Трудно было понять, что все это значит, скажу только, что сила воображения поражала с первого взгляда. Женщина была так же красива, хотя бледна, с пятнами на платье, но Роберт сумел передать ужас. Это было тем тяжелее, что она была красива, как будто он принужден был запечатлеть ее с кровью на платье, с застывшим лицом. Из его писем я знала, что полотна яростные и странные, но увидеть их своими глазами было совсем другое дело; мне на минуту стало страшно, словно я присутствовала при убийстве. В его работах был внутренний разлад, сбивший меня с толку в моей любви к Роберту. Я отметила невероятную реалистичную скульптурность фигур, они внушали сочувствие горю, превозмогавшее ужас и отвращение, и я поняла, что вижу полотна, которые переживут нас всех.
Я готова была уйти, даже не поздоровавшись с Робертом, — отчасти от пережитого шока, отчасти из-за чувства тайной связи между нами — и отчасти, должна признаться, от большой стеснительности. Но я зашла слишком далеко и наконец стала проталкиваться к нему, когда толпа его поклонников поредела. Он увидел, как я пробиваюсь сквозь толпу, и на мгновение застыл. На его лице мелькнуло выражение внезапной радости, — как дорожила я потом этим воспоминанием, — но он тут же собрался и, подойдя, тепло пожал мне руку, вполне вежливо и благопристойно, успев прежде шепнуть мне, как он тронут. Я уже и забыла, какой он большой, какой удивительно красивый, какой поразительный. Он взял меня за локоть и принялся представлять окружающим, ничего не объясняя, только называя имя да иногда упоминая, что я тоже художница.

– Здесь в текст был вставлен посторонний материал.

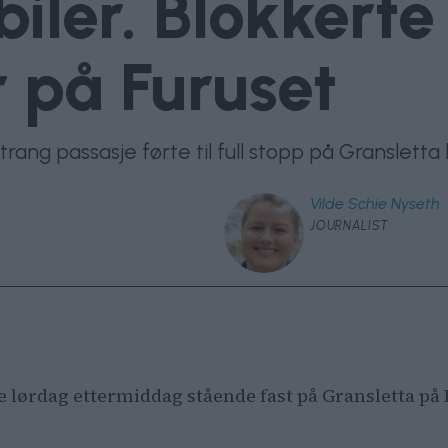
er. Blokkerte 
r på Furuset
ang passasje førte til full stopp på Gransletta 
Vilde Schie
Nyseth
JOURNALIST
e lørdag ettermiddag stående fast på Gransletta på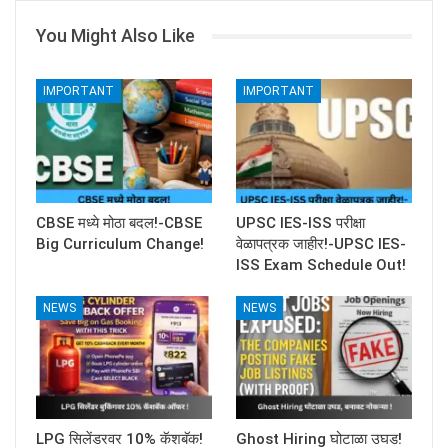
You Might Also Like
IMPORTANT
IMPORTANT
CBSE मध्ये मोठा बदल!-CBSE
UPSC IES-ISS परीक्षा
Big Curriculum Change!
वेळापत्रक जाहीर!-UPSC IES-
ISS Exam Schedule Out!
NEWS
NEWS
LPG सिलेंडरवर 10% कॅशबॅक!
Ghost Hiring घोटाळा उघड!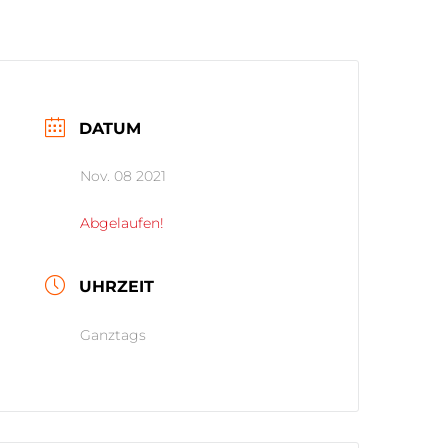
DATUM
Nov. 08 2021
Abgelaufen!
UHRZEIT
Ganztags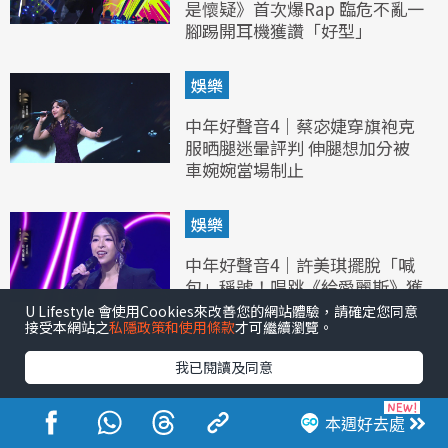
是懷疑》首次爆Rap 臨危不亂一
腳踢開耳機獲讚「好型」
娛樂
中年好聲音4｜蔡宓婕穿旗袍克
服晒腿迷暈評判 伸腿想加分被
車婉婉當場制止
娛樂
中年好聲音4｜許美琪擺脫「喊
包」稱號！唱跳《給愛麗斯》獲
讚成功突破
U Lifestyle 會使用Cookies來改善您的網站體驗，請確定您同意
接受本網站之
私隱政策和使用條款
才可繼續瀏覽。
我已閱讀及同意
本週好去處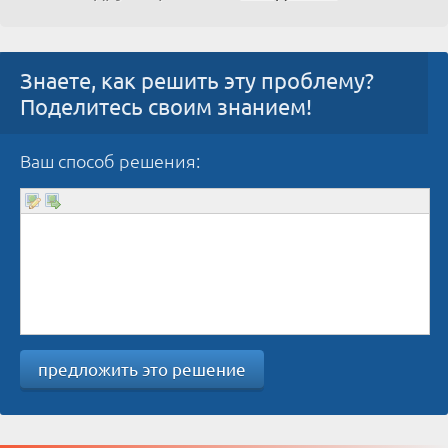
Знаете, как решить эту проблему?
Поделитесь своим знанием!
Ваш способ решения:
предложить это решение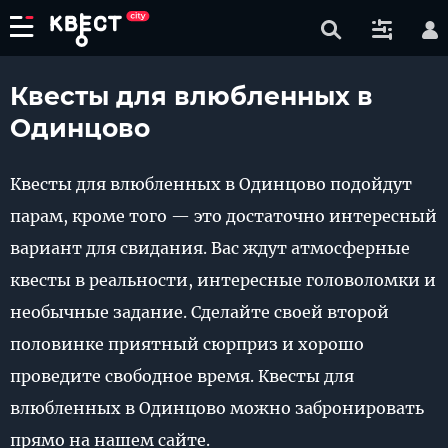
Квесты для влюбленных в
Одинцово
Квесты для влюбленных в Одинцово подойдут
парам, кроме того — это достаточно интересный
вариант для свидания. Вас ждут атмосферные
квесты в реальности, интересные головоломки и
необычные задание. Сделайте своей второй
половинке приятный сюрприз и хорошо
проведите свободное время. Квесты для
влюбленных в Одинцово можно забронировать
прямо на нашем сайте.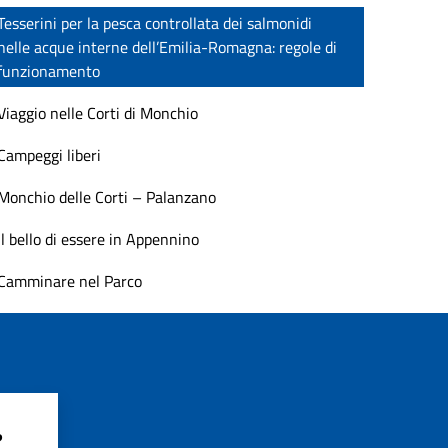
Tesserini per la pesca controllata dei salmonidi
nelle acque interne dell’Emilia-Romagna: regole di
funzionamento
Viaggio nelle Corti di Monchio
Campeggi liberi
Monchio delle Corti – Palanzano
Il bello di essere in Appennino
Camminare nel Parco
?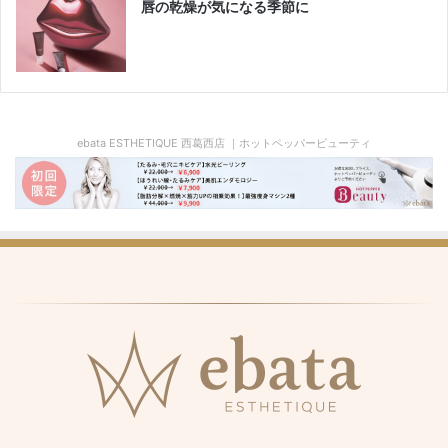
唇の乾燥が気になる季節に
ebata ESTHETIQUE 西葛西店 ｜ホットペッパービューティ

Среди этих людей, мельком представленных мне, была его жена. Она тоже тепло пожала мне руку и любезно спросила о чем-то, давая почувствовать, что мне, незнакомке, здесь рады. К счастью, кто-то сейчас же отвлек ее. Столкновение с ней потрясло меня, захлестнуло чем-то, что я назвала бы ревностью, если бы ревность не была так абсурдна. Она понравилась мне сразу и навсегда, вопреки моей воле. Она была много меньше Роберта (я воображала ее под стать ему, амазонкой, величественной Дианой), а она едва доставала мне до плеча. У нее были рыжеватые волосы, веснушки, она походила на золотистый цветок, и зеленое платье — как стебель. Будь она моей подругой, я бы попросила позировать мне ради удовольствия подбирать цвета.
Остаток вечера я чувствовала на ладони тепло ее руки. Я тактично ушла раньше всех, не заговаривая больше с Робертом, чтобы избавить его от расспросов, где я остановилась и надолго ли. Я поехала обратно, остановилась в мотеле в Южной Виргинии и лежала в постели, свернувшись в тихий комочек, и они стояли у меня перед глазами. Они — Роберт и его жена.
Май 1879
Этрета
М. Иву Виньо
Рю де Болонь, Пасси, Париж
Mon cher mari!
Надеюсь, это письмо застанет вас с папá в должном благополучии. Много ли у тебя работы? Вернешься ли ты в Ниццу или сможешь несколько недель провести дома, как надеялся? Прошли ли у вас дожди?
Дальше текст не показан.